Enfim, Bruno desconfia da racionalidade e não chega a formular uma alternativa romântica ao domínio da razão. Funciona, nas artes, como Blaise Pascal na filosofia, desconfiando da magnitude cerebral e falando da inconstância das aparências.

 

 

Em décadas passadas, o desafio era escandalizar a burguesia, chocá-la e conseguir um lugar ao sol da publicidade pelo escândalo. O grito de “épater la bourgeoisie” é substituído por “escandalizem a suas convicções ordenadas e aparentes, sendo você proletário ou burguês”. Retire as máscaras, lave o rosto, ignore as dimensões construídas e observe. Se você ficar incomodado, não é porque você é um burguês, é porque você é um humano em uma galeria de espelhos. Ouse observar! Arrisque ver-se. Tente ser.

 

 

Final

 

 

Seria curioso registrar como encontrei Bruno Passos. Como quase toda semana, estava entrando em um concerto na Sala São Paulo. Bruno interrompeu meu trajeto e me convidou para ver a exposição dele ali ao lado. Fiquei impactado pelas obras, em particular pela imagem de um senhor negro, austero e solene, com fundo vermelho.

 

 

O retrato que ele desejava fazer de mim começou algumas semanas depois. Bruno sentado ao chão e eu em uma bergère. Litros de café fluíram em tardes de sábado, em meio a conversas sobre arte e figurativismo.

 

 

De repente, após muitas sessões, Bruno “empacou”. Não estava satisfeito com o que via.

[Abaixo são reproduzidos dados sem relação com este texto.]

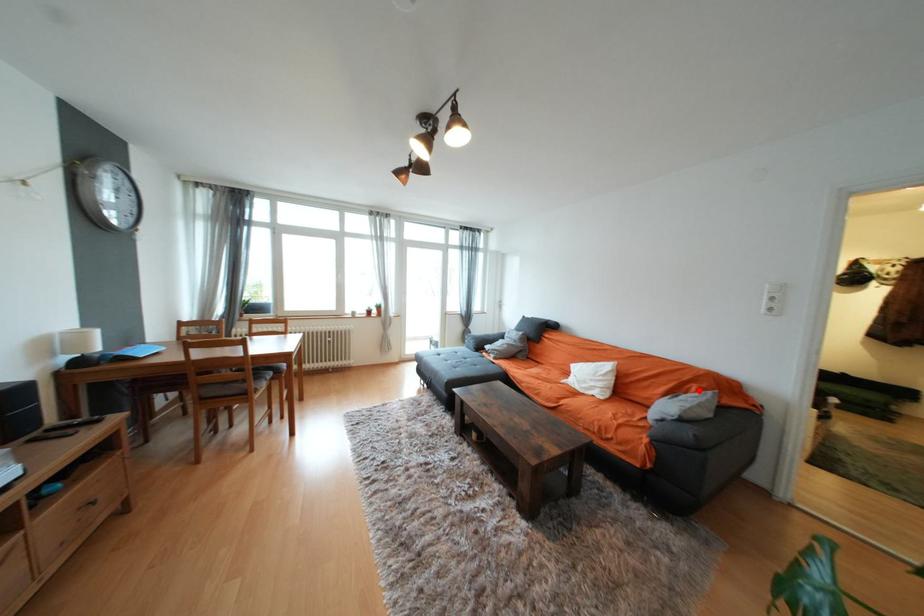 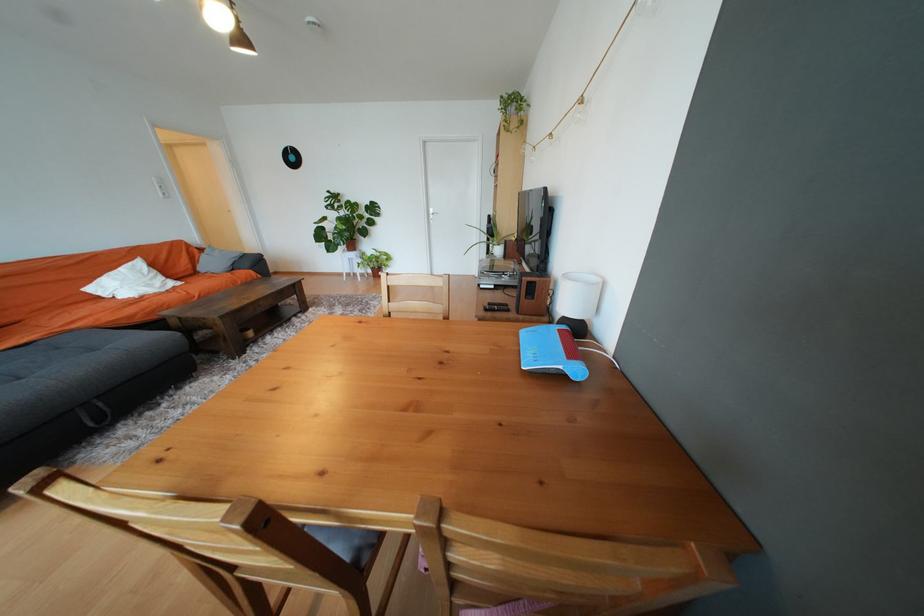 Where in the second image is the point corresponding to the highlighted location from the first image?

(202, 252) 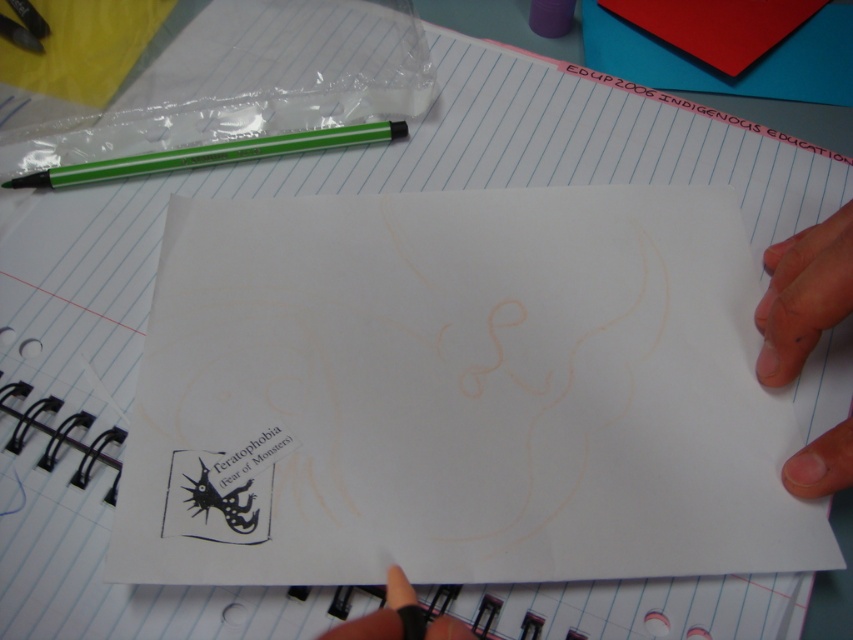 Question: Which of these objects is positioned closest to the green plastic pen at upper left?

Choices:
 (A) dry skin at lower right
 (B) white paper at center

Answer: (B)

Question: Is white paper at center closer to the viewer compared to dry skin at lower right?

Choices:
 (A) no
 (B) yes

Answer: (B)

Question: Can you confirm if white paper at center is positioned below dry skin at lower right?

Choices:
 (A) yes
 (B) no

Answer: (A)

Question: Can you confirm if white paper at center is thinner than green plastic pen at upper left?

Choices:
 (A) no
 (B) yes

Answer: (A)

Question: Among these objects, which one is nearest to the camera?

Choices:
 (A) green plastic pen at upper left
 (B) black matte finger at lower center
 (C) dry skin at lower right
 (D) white paper at center

Answer: (B)

Question: Which point is farther from the camera taking this photo?

Choices:
 (A) (194, 371)
 (B) (196, 163)

Answer: (B) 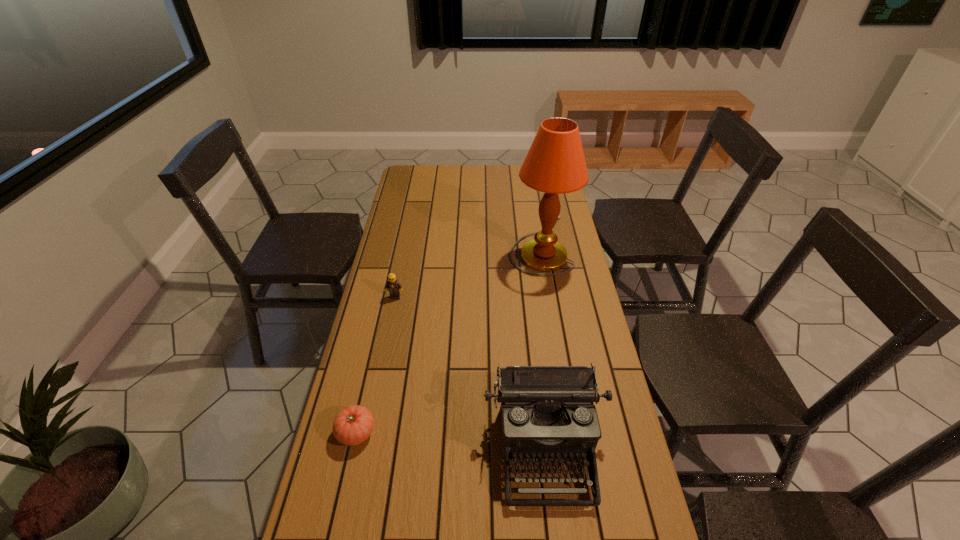 I want to click on tomato at the left edge, so click(354, 424).

The width and height of the screenshot is (960, 540). I want to click on lamp that is at the right edge, so click(555, 163).

Locate an element on the screen. Image resolution: width=960 pixels, height=540 pixels. typewriter present at the right edge is located at coordinates pos(547,411).

What are the coordinates of `free space at the far edge of the desktop` in the screenshot? It's located at (485, 180).

The image size is (960, 540). In the image, there is a desktop. What are the coordinates of `vacant space at the left edge` in the screenshot? It's located at click(378, 278).

In the image, there is a desktop. Where is `vacant space at the right edge`? The height and width of the screenshot is (540, 960). vacant space at the right edge is located at coordinates (611, 539).

What are the coordinates of `free space at the far left corner of the desktop` in the screenshot? It's located at (401, 177).

You are a GUI agent. You are given a task and a screenshot of the screen. Output one action in this format:
    pyautogui.click(x=<x>, y=<y>)
    Task: Click on the free spot between the shortest object and the second tallest object
    This screenshot has width=960, height=540.
    Given the screenshot: What is the action you would take?
    pyautogui.click(x=450, y=440)

Where is `empty space that is in between the lamp and the second shortest object`? empty space that is in between the lamp and the second shortest object is located at coordinates (468, 271).

The height and width of the screenshot is (540, 960). I want to click on free space between the tallest object and the third shortest object, so click(x=542, y=346). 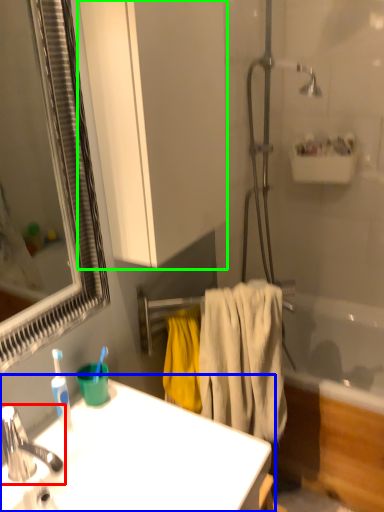 Question: Which is farther away from tap (highlighted by a red box)? sink (highlighted by a blue box) or bathroom cabinet (highlighted by a green box)?

Choices:
 (A) sink
 (B) bathroom cabinet

Answer: (B) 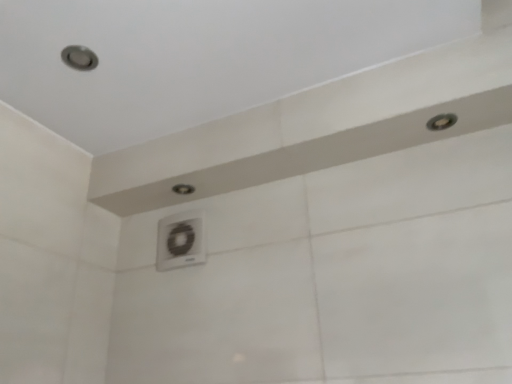 Question: Is white plastic air conditioner at center oriented towards matte white shower at center, placed as the second shower when sorted from right to left?

Choices:
 (A) no
 (B) yes

Answer: (A)

Question: Can you confirm if white plastic air conditioner at center is positioned to the left of matte white shower at center, which is the first shower from back to front?

Choices:
 (A) no
 (B) yes

Answer: (B)

Question: Can matte white shower at center, the first shower ordered from the bottom, be found inside white plastic air conditioner at center?

Choices:
 (A) no
 (B) yes

Answer: (A)

Question: Is white plastic air conditioner at center next to matte white shower at center, which is the first shower from back to front?

Choices:
 (A) yes
 (B) no

Answer: (B)

Question: Is white plastic air conditioner at center turned away from matte white shower at center, the first shower ordered from the bottom?

Choices:
 (A) yes
 (B) no

Answer: (B)

Question: Is matte white shower at center, placed as the second shower when sorted from right to left, inside the boundaries of matte silver shower at upper right, the first shower from the front, or outside?

Choices:
 (A) outside
 (B) inside

Answer: (A)

Question: From the image's perspective, is matte white shower at center, placed as the second shower when sorted from right to left, positioned above or below matte silver shower at upper right, the first shower from the front?

Choices:
 (A) above
 (B) below

Answer: (B)

Question: From a real-world perspective, is matte white shower at center, which is the first shower from back to front, above or below matte silver shower at upper right, which is the first shower in right-to-left order?

Choices:
 (A) below
 (B) above

Answer: (A)

Question: Considering the positions of point (185, 188) and point (435, 127), is point (185, 188) closer or farther from the camera than point (435, 127)?

Choices:
 (A) closer
 (B) farther

Answer: (B)

Question: From a real-world perspective, is matte silver shower at upper right, positioned as the 1th shower in top-to-bottom order, physically located above or below matte white shower at center, placed as the second shower when sorted from right to left?

Choices:
 (A) above
 (B) below

Answer: (A)

Question: Is matte silver shower at upper right, the first shower from the front, bigger or smaller than matte white shower at center, the second shower in the front-to-back sequence?

Choices:
 (A) big
 (B) small

Answer: (B)

Question: From the image's perspective, is matte silver shower at upper right, marked as the 2th shower in a bottom-to-top arrangement, located above or below matte white shower at center, positioned as the 1th shower in left-to-right order?

Choices:
 (A) above
 (B) below

Answer: (A)

Question: Is matte silver shower at upper right, the first shower from the front, to the left or to the right of matte white shower at center, acting as the 2th shower starting from the top, in the image?

Choices:
 (A) right
 (B) left

Answer: (A)

Question: From their relative heights in the image, would you say white plastic air conditioner at center is taller or shorter than matte white shower at center, positioned as the 1th shower in left-to-right order?

Choices:
 (A) tall
 (B) short

Answer: (A)

Question: Would you say white plastic air conditioner at center is inside or outside matte white shower at center, positioned as the 1th shower in left-to-right order?

Choices:
 (A) inside
 (B) outside

Answer: (B) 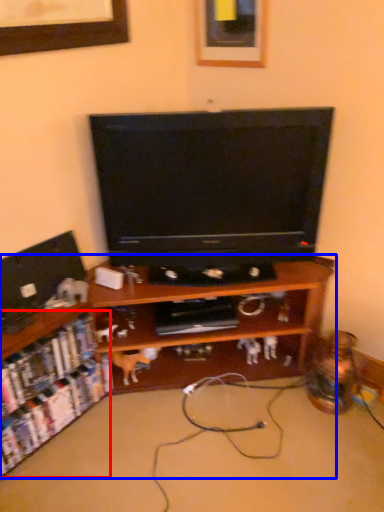 Question: Among these objects, which one is farthest to the camera, shelf (highlighted by a red box) or shelf (highlighted by a blue box)?

Choices:
 (A) shelf
 (B) shelf

Answer: (A) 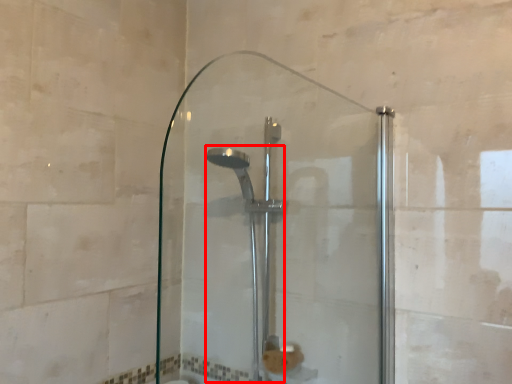 Question: In this image, where is shower (annotated by the red box) located relative to screen door?

Choices:
 (A) right
 (B) left

Answer: (B) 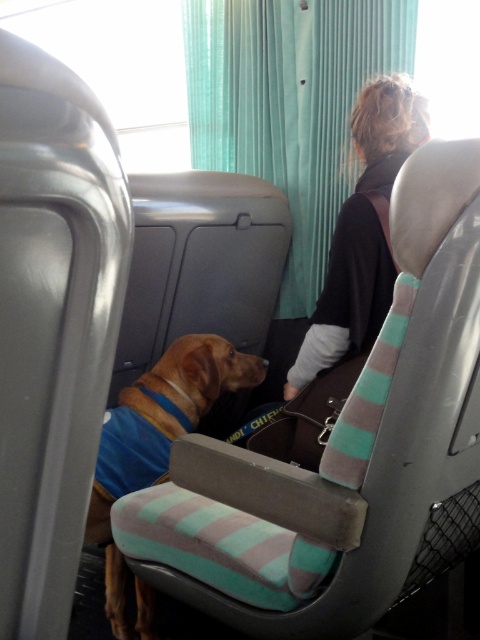 Question: Does teal fabric curtain at upper center lie in front of dark brown hair at upper right?

Choices:
 (A) no
 (B) yes

Answer: (A)

Question: Which is nearer to the brown matte dog at center?

Choices:
 (A) dark brown hair at upper right
 (B) teal fabric curtain at upper center
 (C) striped fabric lap at center

Answer: (C)

Question: Among these points, which one is nearest to the camera?

Choices:
 (A) (101, 524)
 (B) (319, 413)

Answer: (B)

Question: Can you confirm if dark brown hair at upper right is positioned to the right of brown matte dog at center?

Choices:
 (A) yes
 (B) no

Answer: (A)

Question: Does brown matte dog at center lie behind striped fabric lap at center?

Choices:
 (A) yes
 (B) no

Answer: (A)

Question: Which of the following is the closest to the observer?

Choices:
 (A) striped fabric lap at center
 (B) teal fabric curtain at upper center
 (C) dark brown hair at upper right
 (D) brown matte dog at center

Answer: (A)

Talvez não tenha conseguido captar a “maldade” que o tinha movido inicialmente. Quem sabe, meu traço luciferino tenha sido diluído nos cafés. O quadro não foi adiante.

 

 

A sociabilidade cresceu. Frequentei o universo de Bruno e Camila no apartamento deles. Houve saraus na minha casa. Depois, mudaram-se para a Serra da Mantiqueira. Por fim, fui visitá-los no novo endereço, em Itu. Lá, estava sendo gestada a coleção que agora se apresenta ao público. O quadro permanece inacabado, assim como minha maldade. A amizade sobreviveu aos dois fatos.

 

 

Leandro Karnal (Professor da UNICAMP / Escritor).

 

 

Sobre o artista

 

 

Estilista de formação (UEL), Bruno teve seu trabalho reconhecido como um dos participantes da identidade visual do SPFW (2009), exposto posteriormente na Bienal de Veneza, também foi selecionado para a Bienal do Design Brasileiro (2013) e, como estilista, fez aparições na Folha de São Paulo, Vogue e Valor Econômico. Bruno teve seu primeiro contato com a pintura tardiamente, aos 27 anos, após uma epifania, foi quando se retirou da Moda e começou a se dedicar integralmente a pintura onde, de modo precoce, colecionou premiações e seleções nos mais tradicionais salões de pintura clássica nacional: SBA de Piracicaba, SAV de Vinhedo, SBA de Limeira, entre outros. Na sequência, foi o primeiro brasileiro aceito para ser aprendiz do pintor sueco Odd Nerdrum (MET-NY, National Gallery-Oslo, Museu de Gotemburgo), sua residência artística (Noruega 2016) foi bem sucedida e, em 2017, recebeu novo convite para retornar e ser o assistente de Nerdrum em sua maior obra física, “Opening of the Prisons”. A vivência escandinávia lhe abriu novos rumos, dos quais se destacam o convite para uma Exposição Individual na Secretaria de Cultura de São Paulo (2018) e a atual residência artística de um ano no museu FAMA, em Itu. Bruno realiza expedições sazonais aos rincões do Brasil, de onde extrai insumo para seus quadros de Brasilidades latentes e não óbvias. Seu foco é subverter a técnica acadêmica para que ela se torne uma fonte de estímulo sensorial ao espectador, estimulando emoções ao examinar o que é ser brasileiro e quais são as características que constituem esta identificação. Suas obras fazem parte de coleções na França, EUA, China e Brasil e, no ano passado, foi considerado pela revista Norueguesa Sivilisasjonen um dos três maiores pintores clássicos atuais.